Le plan prévu par Benyamin Netanyahou et Ehud Barak pour endiguer les conséquences du raid israélien sur la flottille à destination de Gaza a échoué. Cette semaine, Jacob Tirkel, qui préside la commission d’investigation, négocie un accord avec le Premier ministre et le Ministre de la défense pour élargir les compétences du panel.
Cette annonce représente le début d’une pente glissante qui pourrait entraîner Netanyahou et Barak plus loin qu’ils ne l’envisageaient. Le plan originel du gouvernement appelait à séparer l’enquête en deux, la substance (dangereuse) restant coincée entre les deux.
Le mandat de la commission Tirkel était délibérément conçu pour n’avoir aucun pouvoir : un groupe de chercheurs qui devait mener un débat pour savoir si le raid était ou non en accord avec le droit international. Tandis que la commission Goldstone enquêtait sur la guerre de Gaza de l’année dernière, Barak sanctifiait le principe qui laissait les soldats hors des investigations.
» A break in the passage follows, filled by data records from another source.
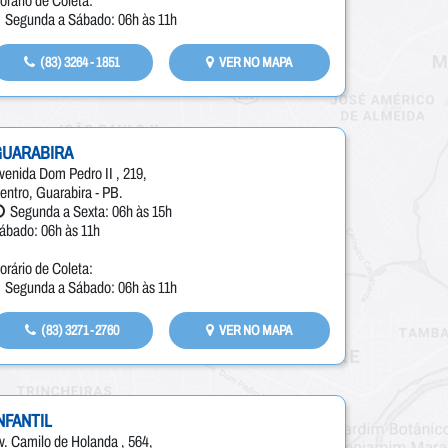
orário de Coleta:
Segunda a Sábado: 06h às 11h
(83) 3264 - 1851
VER NO MAPA
GUARABIRA
venida Dom Pedro II , 219,
entro, Guarabira - PB.
Segunda a Sexta: 06h às 15h
ábado: 06h às 11h
orário de Coleta:
Segunda a Sábado: 06h às 11h
(83) 3271-2760
VER NO MAPA
NFANTIL
v. Camilo de Holanda , 564,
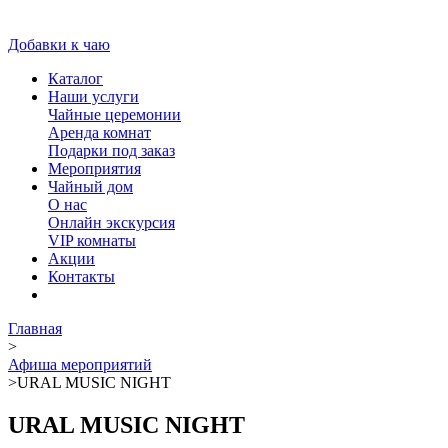
Добавки к чаю
Каталог
Наши услуги
Чайные церемонии
Аренда комнат
Подарки под заказ
Мероприятия
Чайный дом
О нас
Онлайн экскурсия
VIP комнаты
Акции
Контакты
Главная
>
Афиша мероприятий
>
URAL MUSIC NIGHT
URAL MUSIC NIGHT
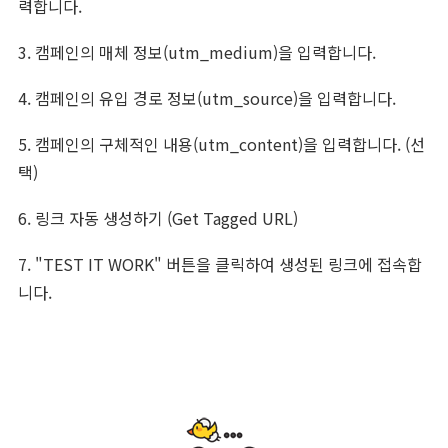
력합니다.
3. 캠페인의 매체 정보(utm_medium)을 입력합니다.
4. 캠페인의 유입 경로 정보(utm_source)을 입력합니다.
5. 캠페인의 구체적인 내용(utm_content)을 입력합니다. (선
택)
6. 링크 자동 생성하기 (Get Tagged URL)
7. "TEST IT WORK" 버튼을 클릭하여 생성된 링크에 접속합
니다.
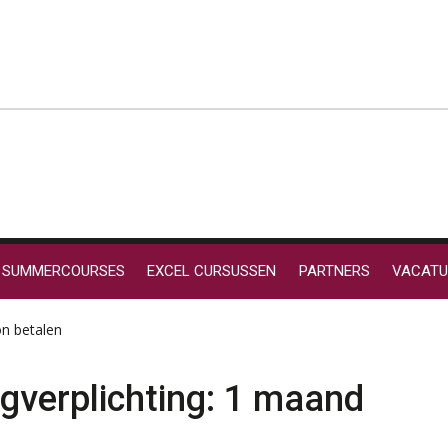
SUMMERCOURSES
EXCEL CURSUSSEN
PARTNERS
VACATU
on betalen
gverplichting: 1 maand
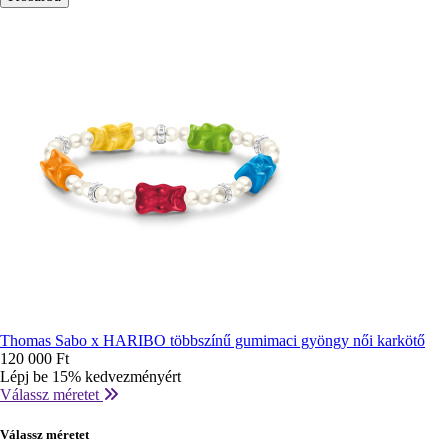
Thomas Sabo x HARIBO többszínű gumimaci gyöngy női karkötő
120 000 Ft
Lépj be 15% kedvezményért
Válassz méretet
Válassz méretet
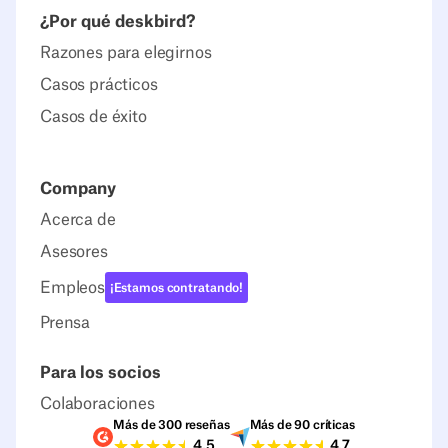
¿Por qué deskbird?
Razones para elegirnos
Casos prácticos
Casos de éxito
Company
Acerca de
Asesores
Empleos
¡Estamos contratando!
Prensa
Para los socios
Colaboraciones
Más de 300 reseñas
Más de 90 críticas
Valoraciones G2
Valoraciones Capter
4.5
4.7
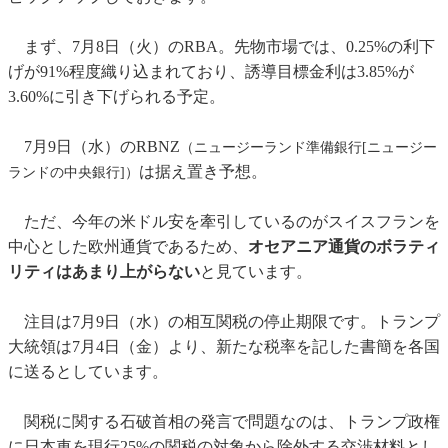
まず、7月8日（火）のRBA。先物市場では、0.25%の利下
げが91%程度織り込まれており、誘導目標金利は3.85%が
3.60%に引き下げられる予定。
7月9日（水）のRBNZ
（ニュージーランド準備銀行[ニュージー
は据え置き予想。
ランドの中央銀行]）
ただ、今年の米ドル安を牽引しているのがスイスフランを
中心とした欧州通貨であるため、
オセアニア通貨のボラティ
リティはあまり上がらない
と見ています。
注目は7月9日（水）の相互関税の停止期限です。トランプ
大統領は7月4日（金）より、新たな税率を記した書簡を各国
に送るとしています。
関税に関する石破首相の発言で問題なのは、トランプ政権
に日本車を現行25%の関税の対象から除外する交渉材料とし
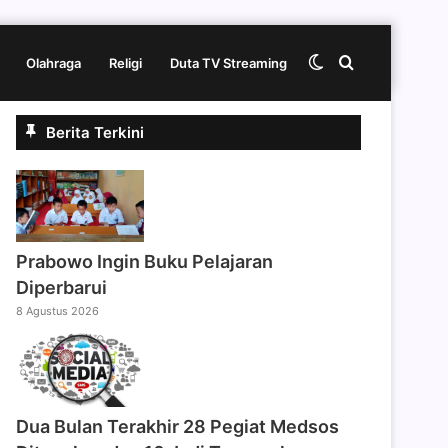
Switch
Cari
Olahraga
Religi
Duta TV Streaming
Berita Terkini
skin
berita
disini
Prabowo Ingin Buku Pelajaran
Diperbarui
8 Agustus 2026
Dua Bulan Terakhir 28 Pegiat Medsos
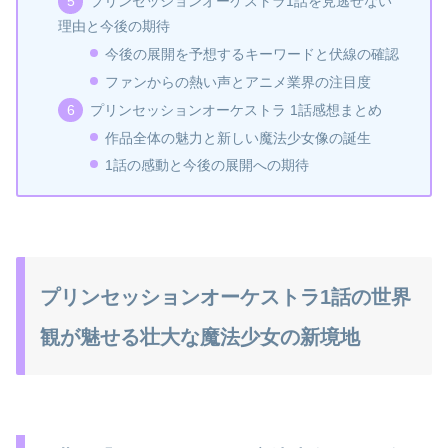
プリンセッションオーケストラ1話を見逃せない
理由と今後の期待
今後の展開を予想するキーワードと伏線の確認
ファンからの熱い声とアニメ業界の注目度
プリンセッションオーケストラ 1話感想まとめ
作品全体の魅力と新しい魔法少女像の誕生
1話の感動と今後の展開への期待
プリンセッションオーケストラ1話の世界
観が魅せる壮大な魔法少女の新境地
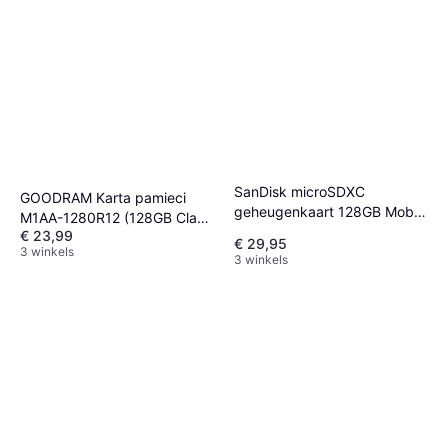
SanDisk microSDXC
GOODRAM Karta pamieci
geheugenkaart 128GB Mobile
M1AA-1280R12 (128GB Class
Ultra
€ 23,99
1
€ 29,95
3 winkels
3 winkels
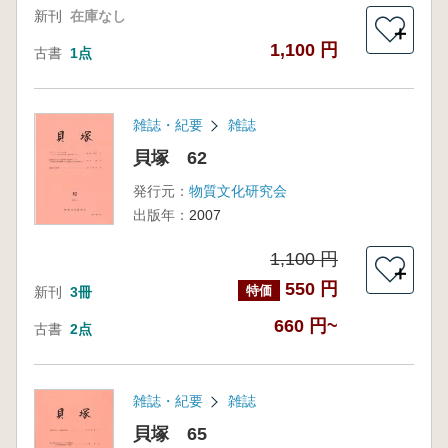
新刊
在庫なし
＋
1,100 円
古書
1点
雑誌・紀要
雑誌
貝塚 62
発行元：
物質文化研究会
出版年：
2007
1,100 円
＋
550 円
特価
新刊
3冊
660 円~
古書
2点
雑誌・紀要
雑誌
貝塚 65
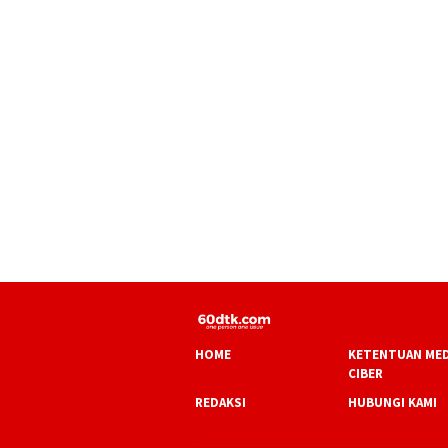
HOME
KETENTUAN MED
CIBER
REDAKSI
HUBUNGI KAMI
Le Ministre de la défense peut ainsi être fier que la commission Tirkel ait maintenu le halo de sainteté qui entoure ce principe. Mais le panel Tirkel ne va pas renouveler les errements de la commission Winograd, dont l’enquête sur la seconde guerre du Liban avait trainé en longueur : le raid sur la flottille est bien moins complexe, et les failles sont moins sérieuses. Et il semble que l’enquête soit moins agréable pour Netanyahou et Barak que ce qu’ils avaient prévu.